(Page layout parsing data)
# # # #

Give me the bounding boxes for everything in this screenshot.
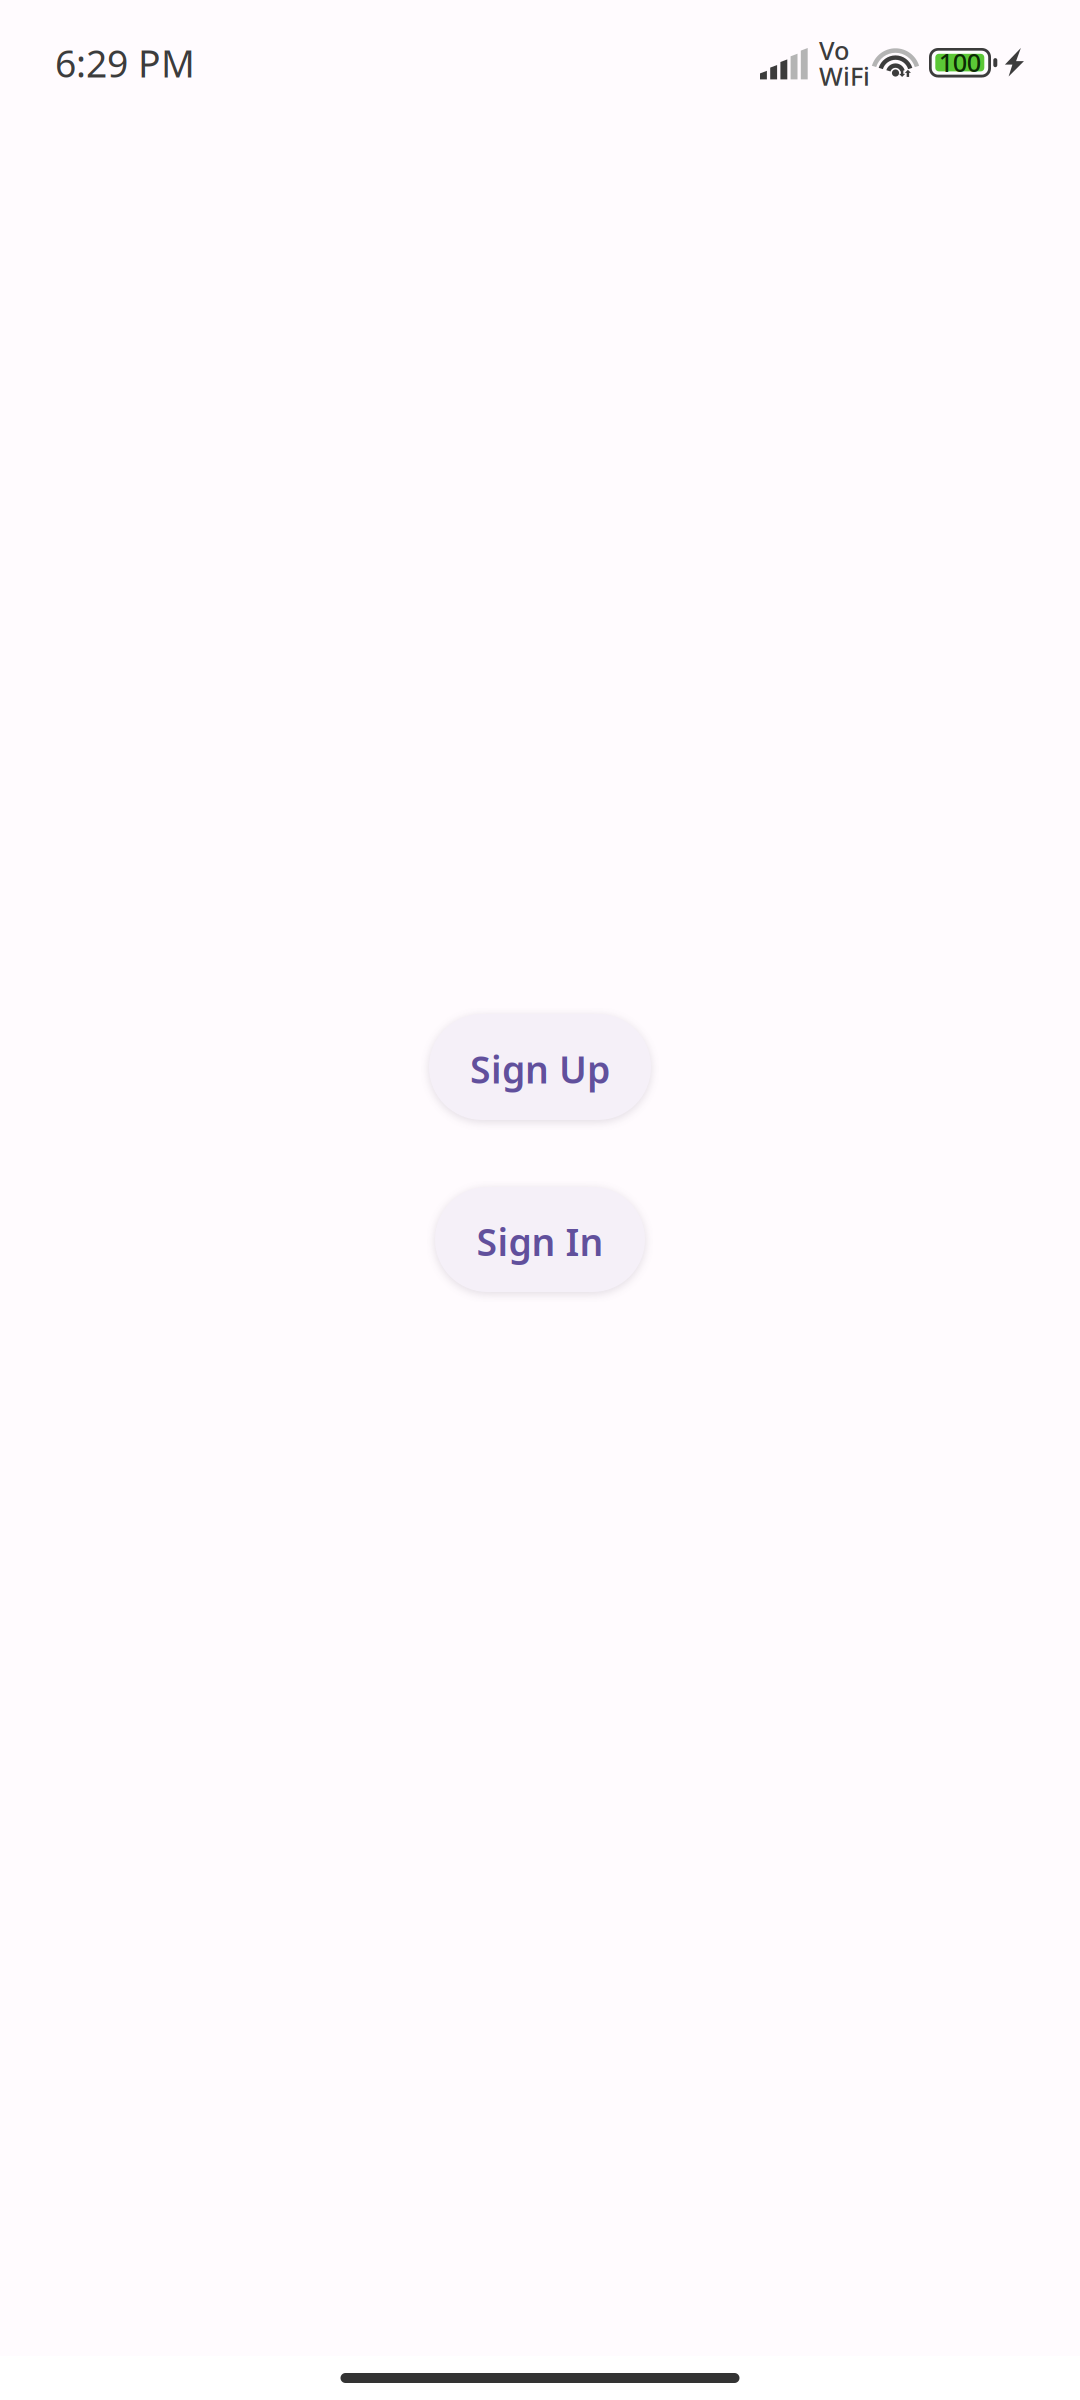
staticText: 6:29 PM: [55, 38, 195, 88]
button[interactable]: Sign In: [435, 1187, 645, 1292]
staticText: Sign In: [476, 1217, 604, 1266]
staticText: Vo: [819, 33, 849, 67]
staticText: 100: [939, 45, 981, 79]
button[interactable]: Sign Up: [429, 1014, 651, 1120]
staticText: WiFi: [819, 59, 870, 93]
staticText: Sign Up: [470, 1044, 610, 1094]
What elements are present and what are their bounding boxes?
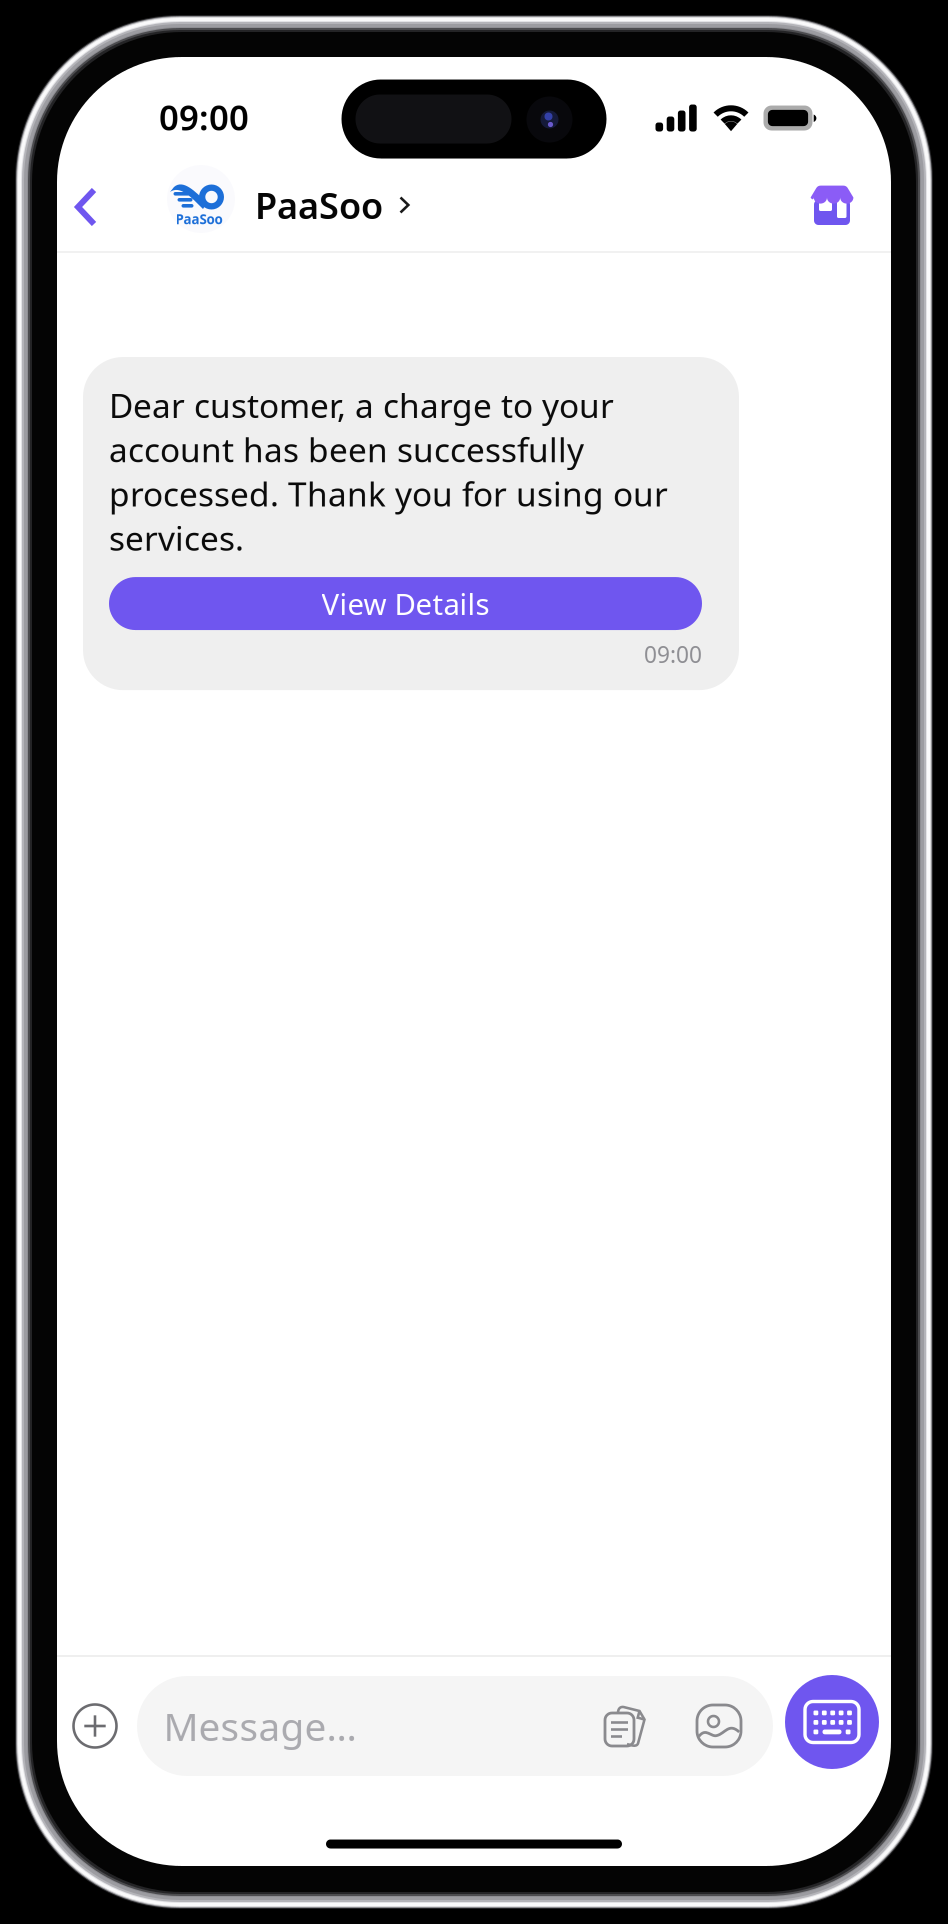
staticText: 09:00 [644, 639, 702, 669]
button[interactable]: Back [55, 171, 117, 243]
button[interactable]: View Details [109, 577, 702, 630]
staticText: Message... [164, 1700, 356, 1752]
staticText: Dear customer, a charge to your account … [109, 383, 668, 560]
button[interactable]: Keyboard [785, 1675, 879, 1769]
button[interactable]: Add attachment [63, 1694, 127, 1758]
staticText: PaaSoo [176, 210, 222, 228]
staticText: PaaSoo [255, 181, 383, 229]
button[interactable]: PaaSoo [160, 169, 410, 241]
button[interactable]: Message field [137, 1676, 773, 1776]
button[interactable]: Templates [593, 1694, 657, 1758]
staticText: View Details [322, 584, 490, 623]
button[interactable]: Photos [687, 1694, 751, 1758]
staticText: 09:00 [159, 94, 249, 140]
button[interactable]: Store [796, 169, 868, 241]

# # # #

Instructions for the task: In the records above, the lines from the one containing "What elements are" through the last line are to be written out exactly, both ends included and pictures omitted.

Response to the exercise:
What elements are present and what are their bounding boxes?
staticText: 09:00 [644, 639, 702, 669]
button[interactable]: Back [55, 171, 117, 243]
button[interactable]: View Details [109, 577, 702, 630]
staticText: Message... [164, 1700, 356, 1752]
staticText: Dear customer, a charge to your account … [109, 383, 668, 560]
button[interactable]: Keyboard [785, 1675, 879, 1769]
button[interactable]: Add attachment [63, 1694, 127, 1758]
staticText: PaaSoo [176, 210, 222, 228]
staticText: PaaSoo [255, 181, 383, 229]
button[interactable]: PaaSoo [160, 169, 410, 241]
button[interactable]: Message field [137, 1676, 773, 1776]
button[interactable]: Templates [593, 1694, 657, 1758]
staticText: View Details [322, 584, 490, 623]
button[interactable]: Photos [687, 1694, 751, 1758]
staticText: 09:00 [159, 94, 249, 140]
button[interactable]: Store [796, 169, 868, 241]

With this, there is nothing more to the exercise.